Um paraibano no Rio

Conto extraído do livro Feias, quase cabeludas, de Haroldo Maranhão
Haroldo Maranhão, autor de “Feias, quase cabeludas”
01/10/2005

Veio de muda para o Rio. Procedência: Paraíba. Dias depois chegava, por via aérea, o seu Volkswagen. Foi muito amável com o colega burocrata, de quem se fizera logo amigo:

— Agora você tem chofer às ordens. Eu moro na Constante Ramos, você na Barão de Ipanema, saímos sempre à mesma hora… Está para você.

O outro agradeceu, mas alarmou-se. Um paraibano solto nas ruas do Rio, imiscuindo-se no tráfego maluco, pareceu-lhe perspectiva nada confortável. O homem é louco, meter-se entre ônibus, lotações, como é que vai ser?

No dia seguinte, soube que o amigo fora ao Galeão apanhar o automóvel; veio pela Avenida Brasil sabe Deus como, deixou o carro num posto para lubrificar, abastecer, lavar, apertar umas coisas, mudar o farolete que a viagem danificara.

— Amanhã o carro está pronto. Vai ficar em ponto de bala — informou o jubiloso e insensato proprietário.

O amigo, com jeito, procurou demovê-lo do suicídio.
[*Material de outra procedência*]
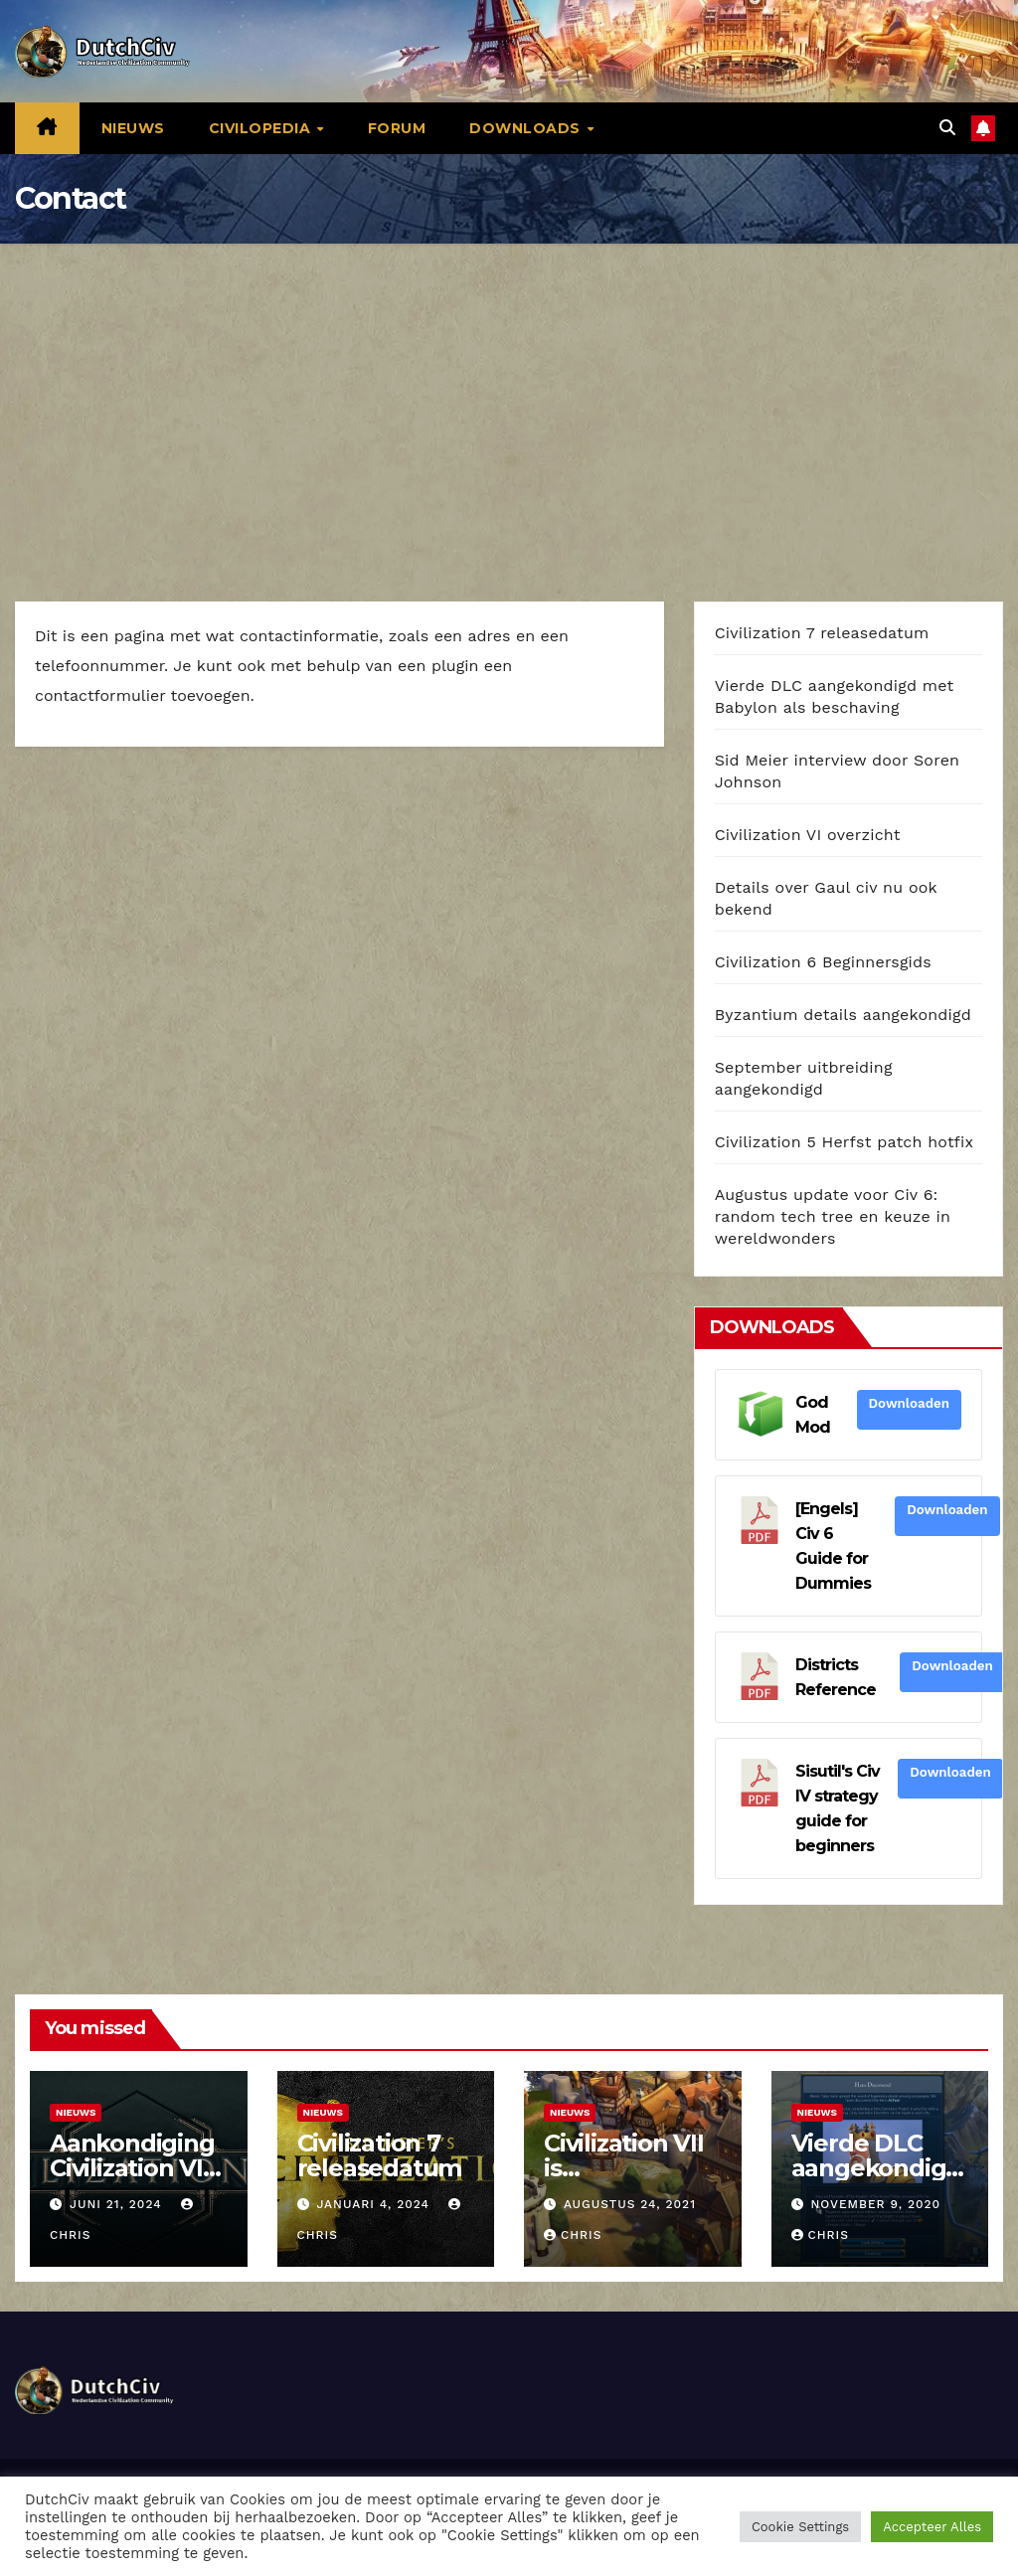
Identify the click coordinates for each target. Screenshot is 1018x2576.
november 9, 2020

Você ainda não pensou, o negócio aqui é de lascar, sabe, lá em João Pessoa o ritmo do tráfego é de valsa vienense, aqui é na base do cool-jazz, você não acharia melhor entrar numa escola para motorista?

— Escola? Isso é gozação ou o que é? Olha, meu filho: eu dirijo na Paraíba há mais de um ano e o meu carro está aí pra você ver. Não tem ferida.

— Eu sei, eu sei. Fica o dito por não dito. Aliás nunca duvidei dos seus merecimentos. Apenas aqui a coisa é um tanto grossa.

Em casa comentou com a mulher: não sei como vai ser, tem um paraibano querendo me dar carona depois do serviço. O homem está cru, cheirando a João Pessoa. É um maníaco, só pode ser maníaco, quer suicidar-se e achou de me assassinar sem mais nem menos.

Passou a inventar as desculpas mais imaginosas. Você não sabe, hoje é meu dia de dentista, tenho um encontro na livraria, vou ter de arranjar uma lâmpada para minha geladeira, apareceu um galho para eu quebrar no Ministério da Saúde, minha sogra pediu para pagar o aluguel do apartamento, vou a uma conferência do Deputado Brizola.

Não era nada disso; saía direto para pegar ônibus no Castelo.

Uma tarde, estava justamente na fila quando freou a seu lado, no meio-fio, o fatal carro nordestino. Escutou a voz amiga, que, entretanto, provinha do cemitério:

— Como é? Hoje você vai debutar no meu vermelhinho.

Não havia possibilidade de evasão; resistir, quem há de? Embarcou. Lívido.

O impressionante homem arrancou como um tufão, embrenhou-se na selva metálica, ligou o rádio, contou uma anedota, e ria, ria, os nervos penteados à gomalina, num à-vontade de pasmar.

Pronto, daí por diante ganhou confiança no chofer e desertou da fila comprida de todo dia, então para nunca mais.

Ultimamente, parece que se inverteram os papéis. O denotado paraibano de vez em quando se esquiva ao inflexível carona, hoje é hora marcada no médico, ontem foi falar com o Senador Rui Carneiro, tem porque tem de ir à Caixa Econômica, é o sogro que precisa receber um amigo no aeroporto. Coisas assim.